▶ _The task_
When you repeat the entries below, keep each word exactly as it is and drop the pictures.

----- Dataset -----

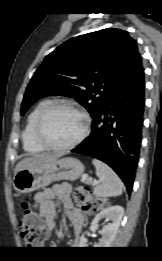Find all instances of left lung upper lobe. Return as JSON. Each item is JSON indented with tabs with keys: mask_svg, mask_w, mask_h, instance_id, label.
Instances as JSON below:
<instances>
[{
	"mask_svg": "<svg viewBox=\"0 0 162 261\" xmlns=\"http://www.w3.org/2000/svg\"><path fill=\"white\" fill-rule=\"evenodd\" d=\"M137 42L127 31L107 28L71 38L46 56L33 75L21 115L48 95L75 98L93 116L112 89L140 64Z\"/></svg>",
	"mask_w": 162,
	"mask_h": 261,
	"instance_id": "left-lung-upper-lobe-1",
	"label": "left lung upper lobe"
}]
</instances>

-----

▶ _Response to this exercise_
Find all instances of left lung upper lobe. Return as JSON. Each item is JSON indented with tabs with keys: mask_svg, mask_w, mask_h, instance_id, label.
Instances as JSON below:
<instances>
[{
	"mask_svg": "<svg viewBox=\"0 0 162 261\" xmlns=\"http://www.w3.org/2000/svg\"><path fill=\"white\" fill-rule=\"evenodd\" d=\"M137 42L127 31L107 28L71 38L46 56L33 75L21 115L48 95L75 98L93 116L112 89L140 64Z\"/></svg>",
	"mask_w": 162,
	"mask_h": 261,
	"instance_id": "left-lung-upper-lobe-1",
	"label": "left lung upper lobe"
}]
</instances>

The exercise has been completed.